NVIDIA Titan V GPUs Reportedly Flunking Math In Certain Scientific Simulations
Three and a half months ago, NVIDIA launched its first consumer graphics card with a Volta GPU inside, the mighty Titan V. While it's a capable gaming card, that is not what it was designed for. The Titan V was built for professional and academic deep learning applications, and as we saw first-hand, it is an absolute beast when it comes to scientific computing calculations. Unfortunately, it may not always get the math right, according to what The Register has been hearing from computer scientists.
One of the site's sources, an unnamed engineer, said the Titan V is prone to coming up with different results to repeated complex calculations under certain conditions. One of those situations involves running identical simulations of an interaction between a protein and an enzyme. The tests should produce the exact same result each time, but on tests of four different Titan V cards, the engineer found that two of the cards would spit out numerical errors around 10 percent of the time. This is not something the engineer has ever observed on previous generation graphics cards.
So what's the deal? NVIDIA has not commented on the matter, but a supposed "industry veteran" (also unnamed) told the site it might be due to a flaw in memory. The thinking behind that hypothesis is that companies like NVIDIA push their higher end hardware to the limit to squeeze the most amount of performance possible out of their gear. In this case, the industry vet thinks NVIDIA might be pushing the Titan V too hard, and in a way that is causing memory to cough up hairball in certain situations.

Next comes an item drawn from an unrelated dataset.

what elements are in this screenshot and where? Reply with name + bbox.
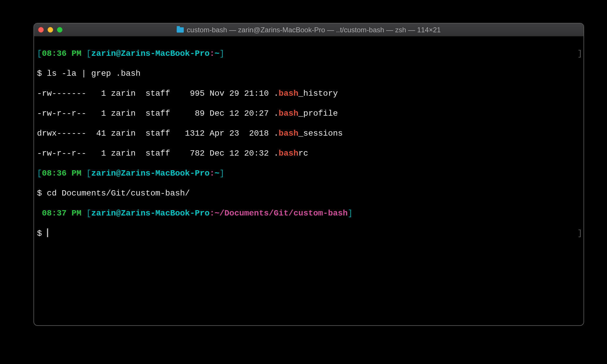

These types of errors should never happen when dealing with professional tasks. Scientific software models need precise calculations to be fully effective, and cards aimed at professionals (along with accompanying drivers) typically prioritize accuracy over gaming performance. While the Titan V is a consumer part, it's a bad look for NVIDIA if the card gets certain calculations wrong one out of 10 times.
According to The Register, this is not something that is traceable to a bad batch of cards or some random defect in the chipset, but is an issue that has affected NVIDIA in the past as well. In prior cases, it's said NVIDIA released patches to address the issue. Perhaps the same will be done for the Titan V. For now, however, scientists would be wise to double and triple check their results.